# Work order
State, as one number, how many lines in these records hold "pateikia".

□ □ □ □

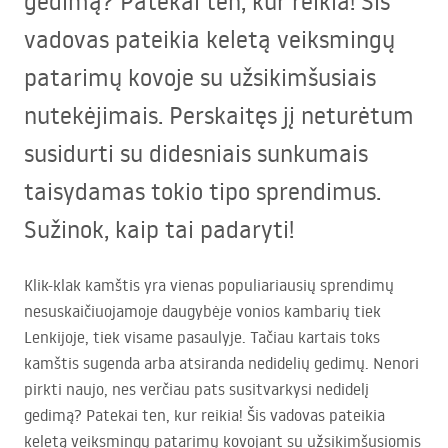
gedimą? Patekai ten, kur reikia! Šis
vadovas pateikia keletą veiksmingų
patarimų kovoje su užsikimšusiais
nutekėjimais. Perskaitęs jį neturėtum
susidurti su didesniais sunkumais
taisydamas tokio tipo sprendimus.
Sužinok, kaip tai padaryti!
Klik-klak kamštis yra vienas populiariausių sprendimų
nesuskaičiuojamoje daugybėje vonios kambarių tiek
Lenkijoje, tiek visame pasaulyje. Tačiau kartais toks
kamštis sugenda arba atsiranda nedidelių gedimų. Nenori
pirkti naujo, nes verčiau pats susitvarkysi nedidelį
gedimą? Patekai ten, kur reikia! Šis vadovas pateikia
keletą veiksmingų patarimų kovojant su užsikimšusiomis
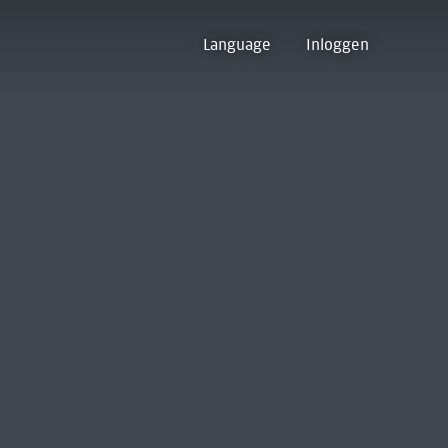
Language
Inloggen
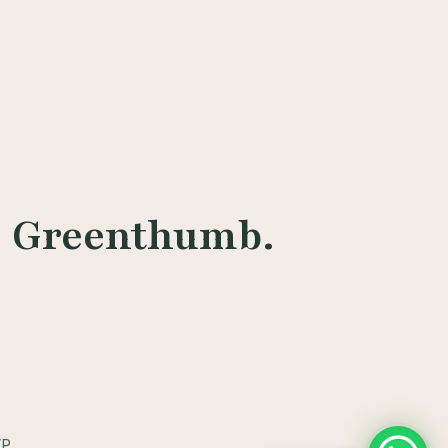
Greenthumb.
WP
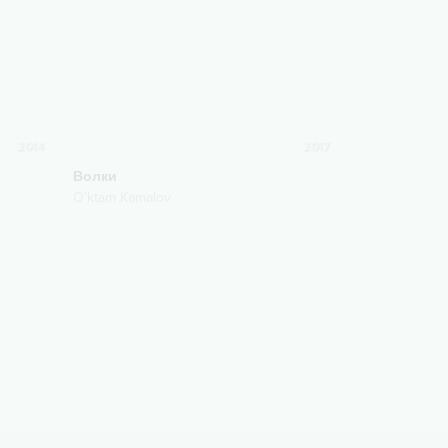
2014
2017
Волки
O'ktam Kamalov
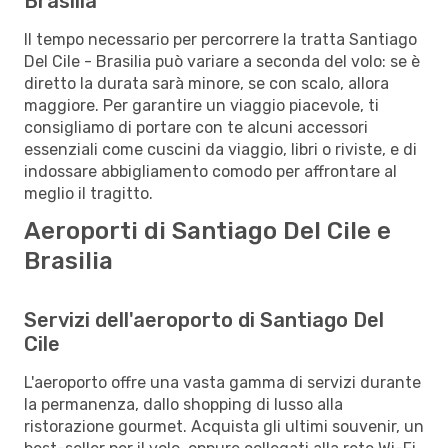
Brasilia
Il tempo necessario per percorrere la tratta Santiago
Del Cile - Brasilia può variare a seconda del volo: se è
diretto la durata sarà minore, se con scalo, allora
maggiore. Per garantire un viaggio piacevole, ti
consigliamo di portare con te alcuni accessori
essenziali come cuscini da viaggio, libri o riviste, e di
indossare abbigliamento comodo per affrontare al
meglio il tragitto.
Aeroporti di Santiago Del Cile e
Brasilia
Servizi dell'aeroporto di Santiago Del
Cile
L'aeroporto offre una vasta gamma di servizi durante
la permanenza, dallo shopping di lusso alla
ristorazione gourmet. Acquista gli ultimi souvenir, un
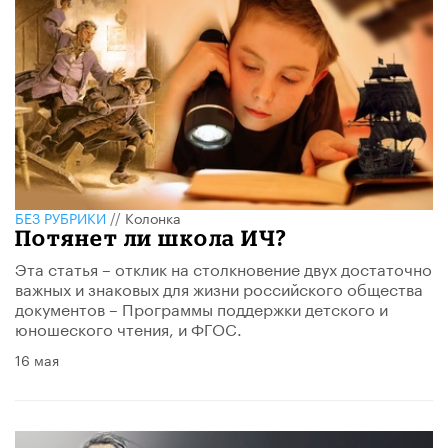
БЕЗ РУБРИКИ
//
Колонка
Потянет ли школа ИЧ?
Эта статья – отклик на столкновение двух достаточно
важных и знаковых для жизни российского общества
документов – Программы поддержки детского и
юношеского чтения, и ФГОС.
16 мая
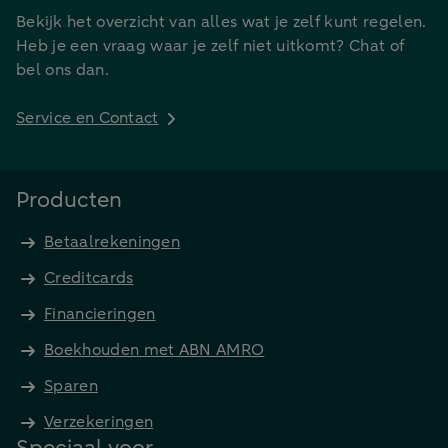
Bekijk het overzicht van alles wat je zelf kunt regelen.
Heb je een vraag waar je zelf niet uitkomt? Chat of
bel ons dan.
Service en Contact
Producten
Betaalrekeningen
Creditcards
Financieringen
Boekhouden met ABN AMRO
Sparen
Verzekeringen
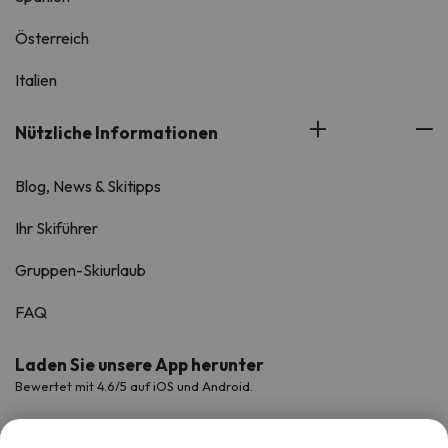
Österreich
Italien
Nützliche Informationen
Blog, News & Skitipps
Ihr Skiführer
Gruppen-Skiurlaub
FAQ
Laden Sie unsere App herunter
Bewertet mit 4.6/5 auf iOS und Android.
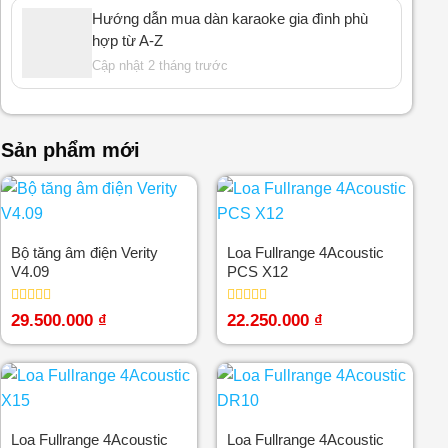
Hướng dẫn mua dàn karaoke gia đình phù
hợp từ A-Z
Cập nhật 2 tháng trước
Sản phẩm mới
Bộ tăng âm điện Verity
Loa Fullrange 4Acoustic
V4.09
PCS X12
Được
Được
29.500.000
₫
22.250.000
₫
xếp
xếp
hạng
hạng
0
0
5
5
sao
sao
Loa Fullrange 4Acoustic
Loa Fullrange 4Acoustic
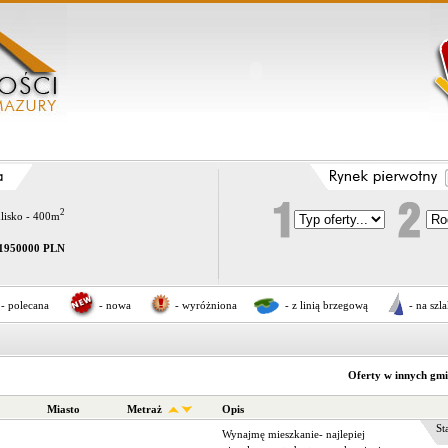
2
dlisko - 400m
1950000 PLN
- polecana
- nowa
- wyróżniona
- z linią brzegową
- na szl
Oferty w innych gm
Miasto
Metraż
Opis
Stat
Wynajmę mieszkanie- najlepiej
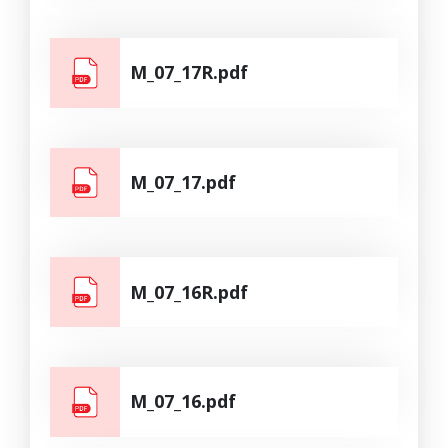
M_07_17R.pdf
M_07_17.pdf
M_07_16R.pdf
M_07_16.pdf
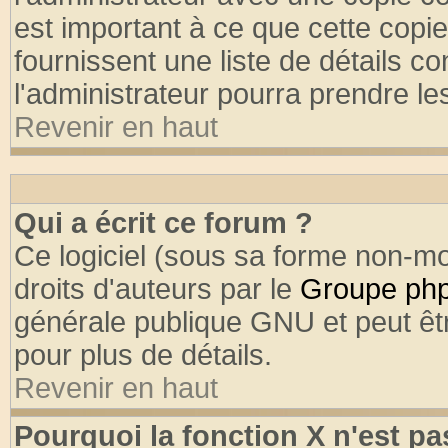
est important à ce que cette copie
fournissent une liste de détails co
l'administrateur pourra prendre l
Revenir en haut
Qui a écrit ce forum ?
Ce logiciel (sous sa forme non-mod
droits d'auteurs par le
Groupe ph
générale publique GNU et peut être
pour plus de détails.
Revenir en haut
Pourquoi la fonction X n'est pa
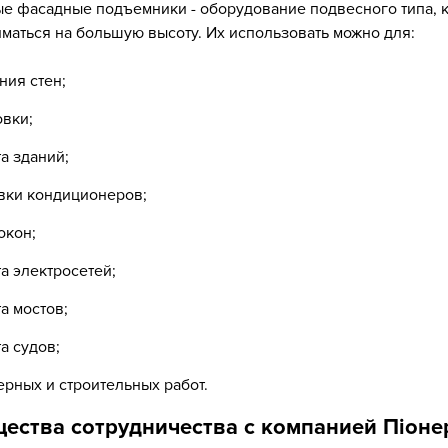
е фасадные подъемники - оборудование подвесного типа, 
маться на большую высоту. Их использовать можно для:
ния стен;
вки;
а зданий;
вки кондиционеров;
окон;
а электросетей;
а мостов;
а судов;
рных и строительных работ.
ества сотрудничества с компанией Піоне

□ □ □ □

# Worked solution
2